What the task asks:
The expected result is the segment of the entries that begins with the line containing "Tài liệu kỹ thuật" and ends with the last line, copied verbatim.

(Stored data entries)
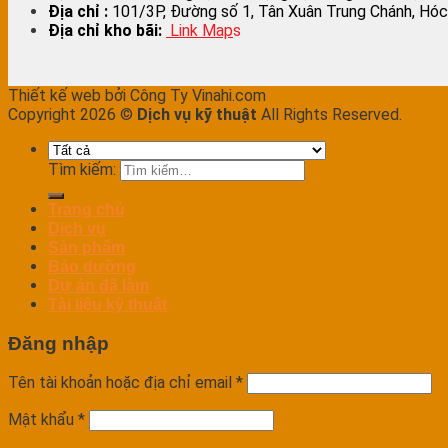
Địa chỉ :
101/3P, Đường số 1, Tân Xuân Trung Chánh, Hóc
Địa chỉ kho bãi:
Link Map
s
Thiết kế web bởi Công Ty Vinahi.com
Copyright 2026 ©
Dịch vụ kỹ thuật
All Rights Reserved.
Tìm kiếm:
Trang chủ
Dịch vụ
Sản phẩm
Bảo dưỡng
Dự án đã làm
Tài liệu kỹ thuật
Đăng nhập
Tên tài khoản hoặc địa chỉ email
*
Mật khẩu
*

Output of the exercise:
Tài liệu kỹ thuật
Đăng nhập
Tên tài khoản hoặc địa chỉ email
*
Mật khẩu
*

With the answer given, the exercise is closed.